One of the pleasant surprises of my podcast project was learning what I had in common with the interviewees. As the conversation shifted from interview to meaningful exchange, we found ourselves earnestly bonding over a shared experience or feeling. Not only was I talking to someone that I admired, but now I felt we were speaking as friends. But this can only work if you enter into the conversation with the honest intention of getting to know someone without expecting anything in return.

Many of the physicians I spoke with never received the major acclaim their stories warranted. These doctors are trailblazers, often becoming the first African American in a residency program or chair of a department. As I coaxed their story out of them, and as the challenges of their life drew me in, I asked for advice on decision-making, leadership, and overcoming challenges that I anticipate I will encounter in my career. To their credit, they were happy to share. It makes for a great interview, but more importantly, I developed a relationship that I can return to the next time I need guidance.

10) Forgiving Myself When Creating

At the beginning, every episode I released created anxiety inside me that was fortunately quieted when I received feedback. How will people react to it? (Apparently, they love it.) Did I do my subject a disservice? (I prepared, so no way.) Is this really worth it? (Yes! Totally!)
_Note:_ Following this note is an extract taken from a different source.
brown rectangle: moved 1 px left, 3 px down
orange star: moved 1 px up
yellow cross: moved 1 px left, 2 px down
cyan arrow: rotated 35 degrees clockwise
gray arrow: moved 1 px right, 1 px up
But, let’s be real. The podcast will never be perfect. No matter how hard I try, the episode will always need work. Something can always be improved. And that is okay. When it comes to making, building, or creating, there is no such thing as perfection. I forgive myself for the weaknesses and I am grateful that I tried my best. I’ll be even better the next time because I am always looking to learn.

Producing anything, taking an idea from concept to reality, takes a certain amount of risk. Putting yourself out there is scary. But creating something that has never been done before? Being a trailblazer? Well, from what I learned from these amazing doctors, being the first and opening the doors for those that follow is priceless.